We Are What We Eat: Cut Breast Cancer Risk

This letter ran in The Times of Trenton on Oct. 5, 2008.

October is Breast Cancer Awareness Month, and as women across the nation are pinning on their pink ribbons, they’re also looking to learn more about this life-threatening disease—and how to prevent it. As a dietitian, I think women need more information on how they can make healthy lifestyle and dietary changes to reduce the risk of breast cancer.

The foods girls eat during childhood and throughout their lives appear to have an important effect on breast cancer risk. Countries with a higher intake of fat, especially animal fat, have a higher incidence of breast cancer. The American diet, of course, is centered on animal products, which tend to be high in fat and low in important nutrients. Consuming high-fat dairy products may increase breast cancer risk because of high levels of the bovine progesterone hormone, according to a study presented last December at the annual San Antonio Breast Cancer Symposium.

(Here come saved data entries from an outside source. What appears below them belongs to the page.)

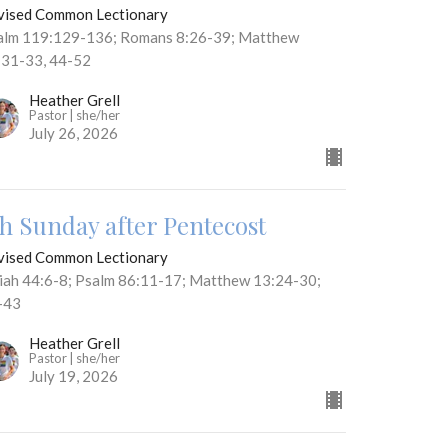
vised Common Lectionary
alm 119:129-136; Romans 8:26-39; Matthew
:31-33, 44-52
Heather Grell
Pastor | she/her
July 26, 2026
th Sunday after Pentecost
vised Common Lectionary
aiah 44:6-8; Psalm 86:11-17; Matthew 13:24-30;
-43
Heather Grell
Pastor | she/her
July 19, 2026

But eating a plant-based diet rich in fruits, vegetables, and other low-fat vegetarian foods could help women in the battle against breast cancer—while also reducing the risk of heart disease, diabetes, and other chronic diseases. This is information every woman deserves to have.  

Jennifer K. Reilly, R.D., is a dietitian with the Cancer Project, an affiliate of the Physicians Committee for Responsible Medicine.